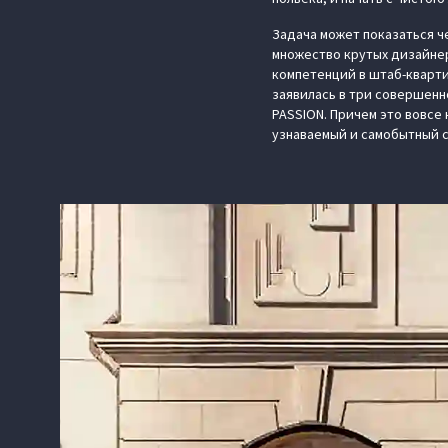
Задача может показаться ч
множество крутых дизайнер
компетенций в штаб-квартир
заявилась в три совершенно
PASSION. Причем это вовсе 
узнаваемый и самобытный с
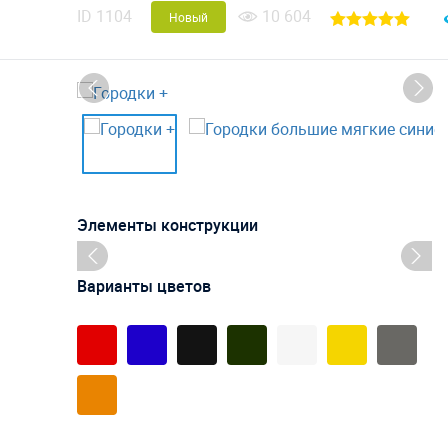
ID
1104
10 604
Новый
Элементы конструкции
Варианты цветов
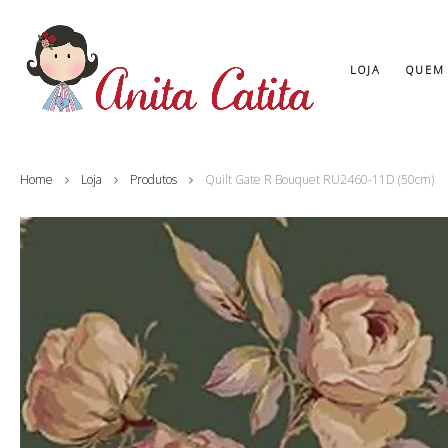
LOJA
QUEM
Home
Loja
Produtos
Quilt Gate R Bouquet RU2460-11D (50cm)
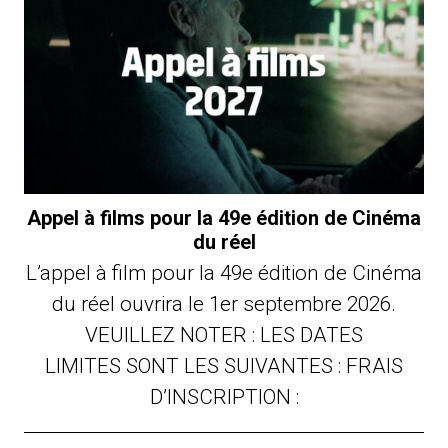
Appel à films pour la 49e édition de Cinéma
du réel
L’appel à film pour la 49e édition de Cinéma
du réel ouvrira le 1er septembre 2026.
VEUILLEZ NOTER : LES DATES
LIMITES SONT LES SUIVANTES : FRAIS
D’INSCRIPTION :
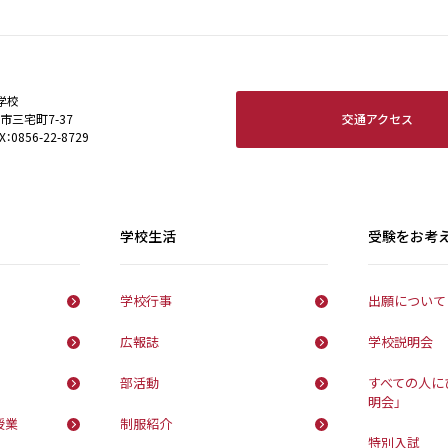
学校
交通アクセス
田市三宅町7-37
X：0856-22-8729
学校生活
受験をお考
学校行事
出願について
広報誌
学校説明会
部活動
すべての人に
明会」
授業
制服紹介
特別入試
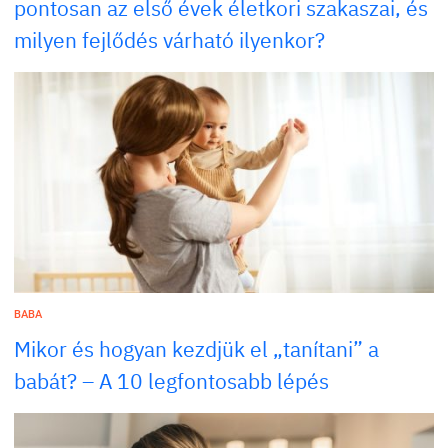
pontosan az első évek életkori szakaszai, és
milyen fejlődés várható ilyenkor?
BABA
Mikor és hogyan kezdjük el „tanítani” a
babát? – A 10 legfontosabb lépés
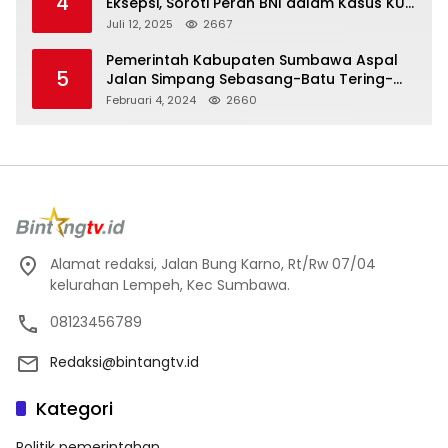
4
Eksepsi, Soroti Peran BNI dalam Kasus KUR
Bawang Merah KCP Woha
Juli 12, 2025
2667
Pemerintah Kabupaten Sumbawa Aspal
5
Jalan Simpang Sebasang-Batu Tering-
Lito
Februari 4, 2024
2660
Alamat redaksi, Jalan Bung Karno, Rt/Rw 07/04
kelurahan Lempeh, Kec Sumbawa.
08123456789
Redaksi@bintangtv.id
Kategori
Politik pemerintahan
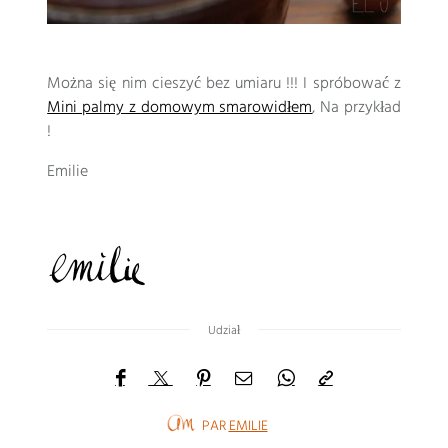
Można się nim cieszyć bez umiaru !!! I spróbować z
Mini palmy z domowym smarowidłem
, Na przykład
!
Emilie
Udział
PAR
EMILIE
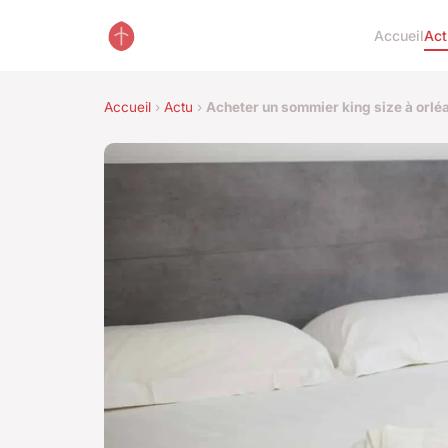
Accueil
Act
Accueil
›
Actu
›
Acheter un sommier king size à orléan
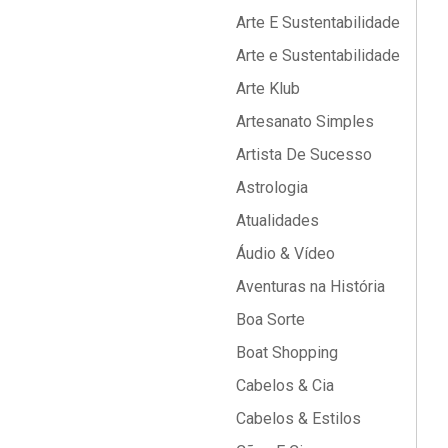
Arte E Sustentabilidade
Arte e Sustentabilidade
Arte Klub
Artesanato Simples
Artista De Sucesso
Astrologia
Atualidades
Áudio & Vídeo
Aventuras na História
Boa Sorte
Boat Shopping
Cabelos & Cia
Cabelos & Estilos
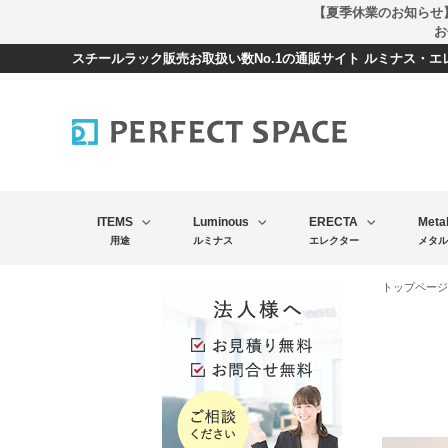
【夏季休業のお知らせ
お
スチールラック販売お取扱い数No.1の通販サイト ルミナス・
ITEMS
Luminous
ERECTA
Meta
用途
ルミナス
エレクター
メタル
トップページ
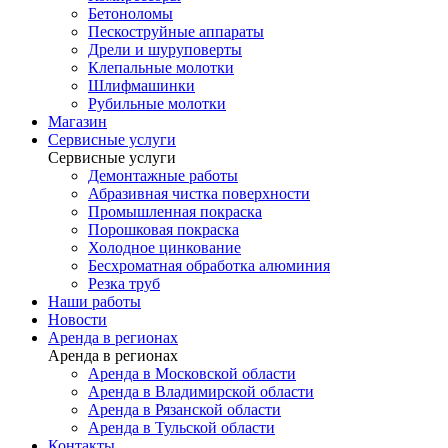
Бетоноломы
Пескоструйные аппараты
Дрели и шуруповерты
Клепальные молотки
Шлифмашинки
Рубильные молотки
Магазин
Сервисные услуги
Сервисные услуги
Демонтажные работы
Абразивная чистка поверхности
Промышленная покраска
Порошковая покраска
Холодное цинкование
Бесхроматная обработка алюминия
Резка труб
Наши работы
Новости
Аренда в регионах
Аренда в регионах
Аренда в Московской области
Аренда в Владимирской области
Аренда в Рязанской области
Аренда в Тульской области
Контакты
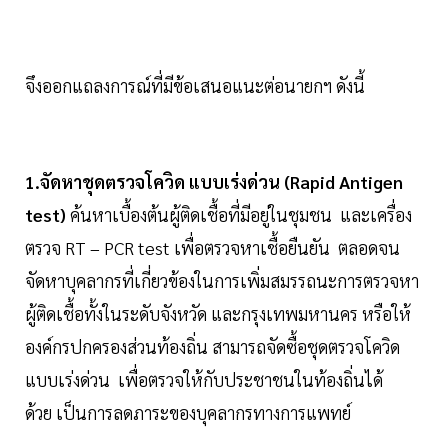
จึงออกแถลงการณ์ที่มีข้อเสนอแนะต่อนายกฯ ดังนี้
1.จัดหาชุดตรวจโควิด แบบเร่งด่วน (Rapid Antigen
test)
ค้นหาเบื้องต้นผู้ติดเชื้อที่มีอยู่ในชุมชน และเครื่อง
ตรวจ RT – PCR test เพื่อตรวจหาเชื้อยืนยัน ตลอดจน
จัดหาบุคลากรที่เกี่ยวข้องในการเพิ่มสมรรถนะการตรวจหา
ผู้ติดเชื้อทั้งในระดับจังหวัด และกรุงเทพมหานคร หรือให้
องค์กรปกครองส่วนท้องถิ่น สามารถจัดซื้อชุดตรวจโควิด
แบบเร่งด่วน เพื่อตรวจให้กับประชาชนในท้องถิ่นได้
ด้วย เป็นการลดภาระของบุคลากรทางการแพทย์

++++++

§ What you are asked to do
All lines of the entries above where "молотки" turns up should be reported.

§ Written response
Клепальные молотки
Рубильные молотки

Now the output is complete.